Он принялся неистово шарить среди бумаг на столе у Колберна, и доктор решил, что его собеседник с утра уже успел приложиться к хересу из погребов господина Суле.

— Нашел, — возгласил он, сияя улыбкой, торжествующей и вместе с тем дружеской. — Берите, пока оно тут. Если вы адвокат, сэр, то, конечно, отлично знаете, что фактическое владение вещью составляет девять десятых формального права на вещь. Впрочем, прошу извинить меня, вы, конечно, не адвокат. Я имею честь разговаривать с доктором канонического и гражданского права.

— Увы, всего-навсего с доктором медицины, — возразил Равенел, принимая письмо.

— Великолепнейшая специальность! — возгласил лейтенант. — Древнейшая и достойнейшая! Профессия Эскулапа и Гиппократа. Врачи появились на свет раньше юристов и принесли много больше добра человечеству.

Равенел бросил взгляд да врученный ему конверт — на нем не было ни печати, ни почтового штемпеля. Вскрыв конверт, он увидел, что это письмо от Колберна, адресованное ему и, как видно, лежавшее в ожидании парохода.

— Надеюсь, вам пишут, что все у вас дома в порядке, — продолжал лейтенант в высшей степени дружественно.

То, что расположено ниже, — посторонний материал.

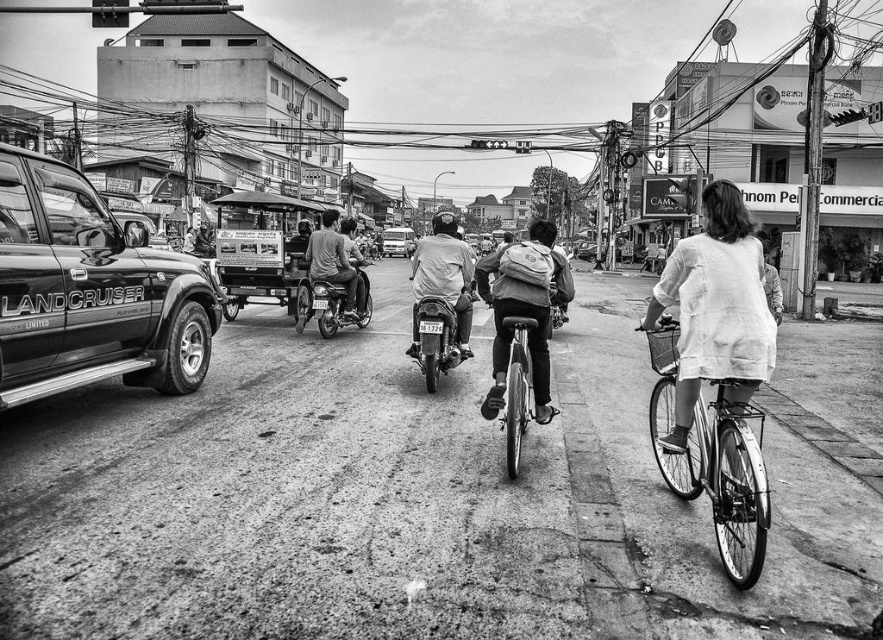 Is point (517, 316) positioned before point (391, 236)?

Yes, point (517, 316) is in front of point (391, 236).

Is metallic silver bicycle at center closer to camera compared to metallic silver van at center?

Yes, it is in front of metallic silver van at center.

Is point (503, 328) positioned before point (405, 248)?

Yes.

Locate an element on the screen. The width and height of the screenshot is (883, 640). metallic silver bicycle at center is located at coordinates (518, 385).

Is dark gray shirt at center smaller than metallic silver van at center?

Yes.

Who is positioned more to the left, dark gray shirt at center or metallic silver van at center?

metallic silver van at center

At what (x,y) coordinates should I click in order to perform the action: click on dark gray shirt at center. Please return your answer as a coordinate pair (x, y). Looking at the image, I should click on (334, 262).

Does white cotton shirt at right have a lesser width compared to light gray fabric shirt at center?

Correct, white cotton shirt at right's width is less than light gray fabric shirt at center's.

Is point (714, 221) positioned in front of point (436, 257)?

Yes, point (714, 221) is closer to viewer.

At what (x,y) coordinates should I click in order to perform the action: click on white cotton shirt at right. Please return your answer as a coordinate pair (x, y). Looking at the image, I should click on (715, 307). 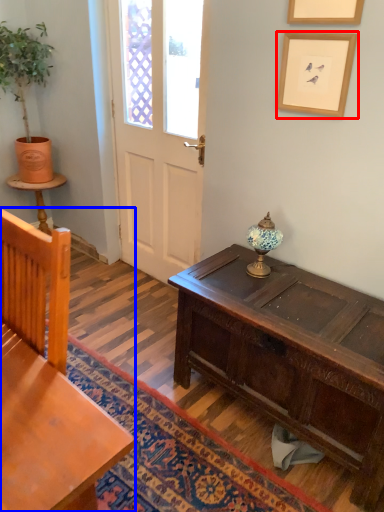 Question: Which object appears farthest to the camera in this image, picture frame (highlighted by a red box) or chair (highlighted by a blue box)?

Choices:
 (A) picture frame
 (B) chair

Answer: (A) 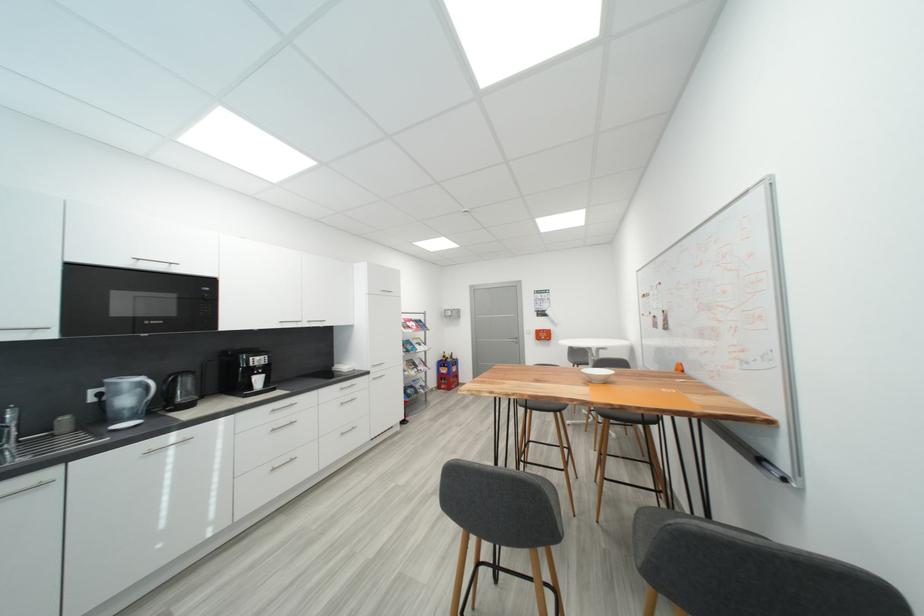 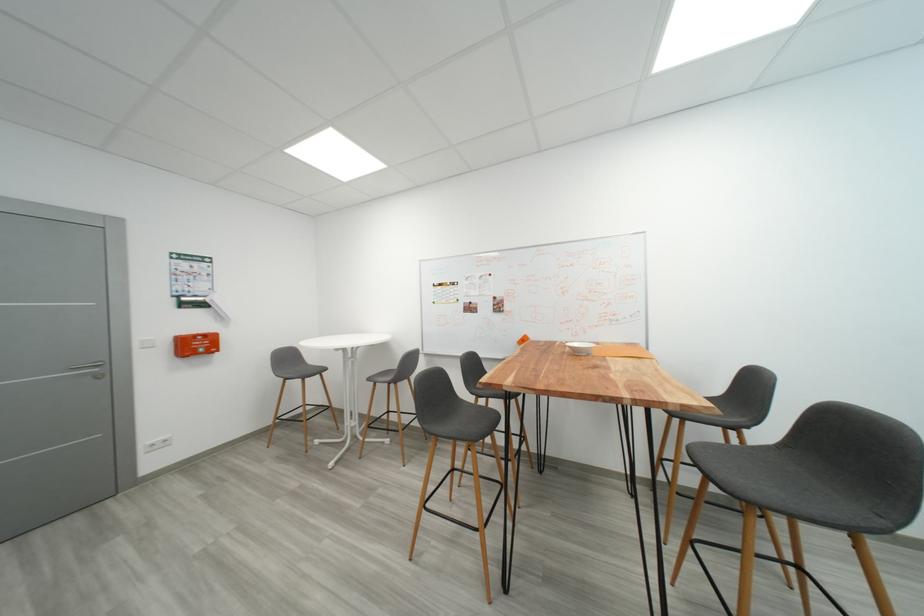 Where in the second image is the point corresponding to (x=551, y=338) from the first image?

(203, 347) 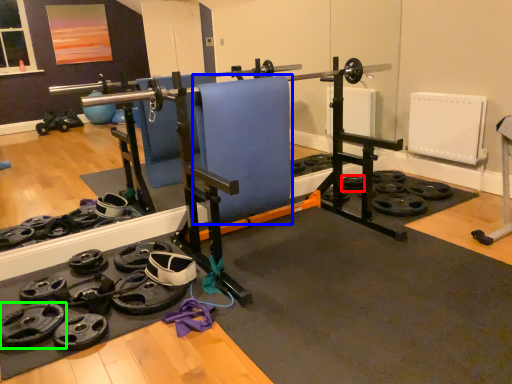 Question: Based on their relative distances, which object is farther from wheel (highlighted by a red box)? Choose from swivel chair (highlighted by a blue box) and wheel (highlighted by a green box).

Choices:
 (A) swivel chair
 (B) wheel

Answer: (B) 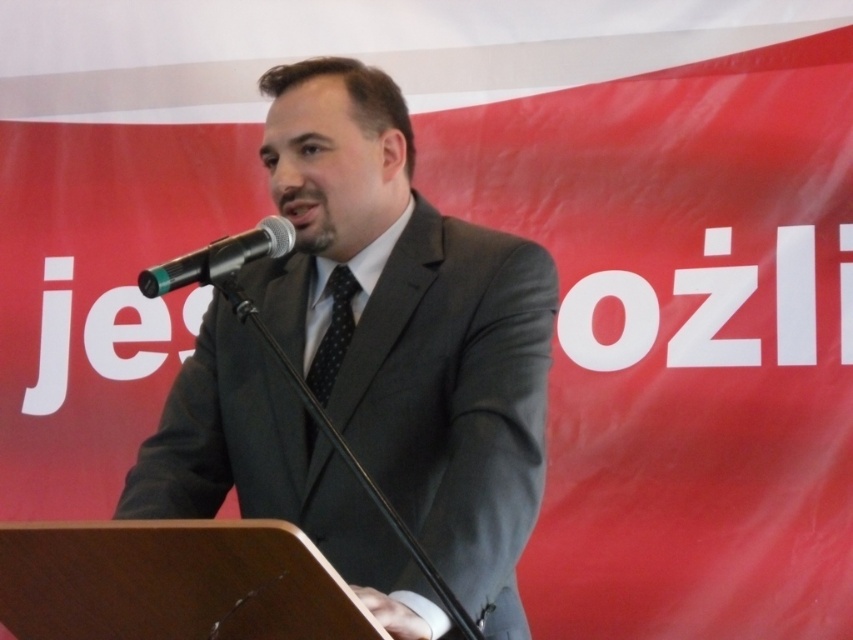 You are a photographer at the event and need to adjust the lighting so that both the black metallic microphone at center and the black dotted tie at center are clearly visible. Since the microphone is shorter than the tie, where should you position the light source to ensure both are well lit?

The black metallic microphone at center is shorter than the black dotted tie at center. To ensure both are well lit, position the light source above the microphone so that it illuminates both objects effectively.

You are a photographer at the event and want to capture a closeup of the speaker without the microphone blocking his face. Based on the scene, can you adjust your camera angle so that the matte gray suit at center is visible but the black metallic microphone at center is not in the frame?

The matte gray suit at center is positioned under the black metallic microphone at center, so if you angle the camera slightly downward, you can capture the speaker in his matte gray suit at center while avoiding the microphone at the top of the frame. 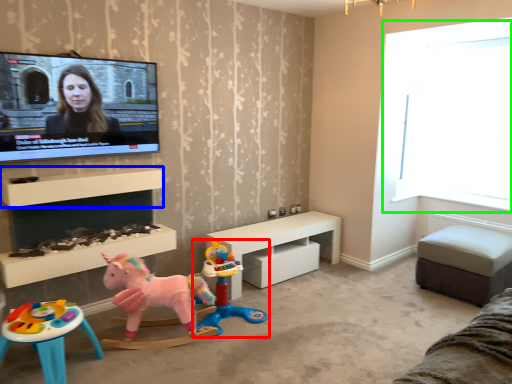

Доктор ответил кивком и улыбкой, полагая едва ли разумным объяснять все подробности человеку, в такой степени увлеченному винами господина Суле. Пока собеседник продолжал развлекать его светской беседой, Равенел огляделся кругом и восхитился убранством и мебелью. На стенах висели две превосходные картины и с десяток отличных гравюр. Портьеры из тяжелой узорчатой шелковой ткани были отделаны кружевом; на сиденья дубовых, с искусной резьбой стульев и кресел были надеты чехлы из той же узорчатой ткани. Мраморная полочка над камином и исключительной красоты черепаховый подзеркальник были уставлены безделушками, камеями из Италии, бронзовыми статуэтками из Парижа, богемским стеклом, резным деревом из Швейцарии — словом, всяческими европейскими сувенирами. А в углу у стены стояли четыре огромных альбома с гравюрами и дагерротипами. Равенелу подумалось, что он не встречал в Америке другого такого дома, столь изысканного и богатого. Раньше он здесь не бывал и не знал, чье это владение.

— Недурное гнездышко, сэр, — заявил лейтенант, — бывший хозяин его сейчас капитан у мятежников. Построил и меблировал этот дом для некоей дамы, парижской актрисы, которую вывез из Франции. Жена, говорят, была недовольна; Эти жены адски капризны, не правда ли, сэр? — В карих глазах лейтенанта и под черными усиками зарезвилась усмешка сатира. — А вот и она сама (не жена, конечно, а дама); портреты ее тут повсюду в различных театральных ролях. А здесь она в утреннем дезабилье, так сказать, в основной своей роли.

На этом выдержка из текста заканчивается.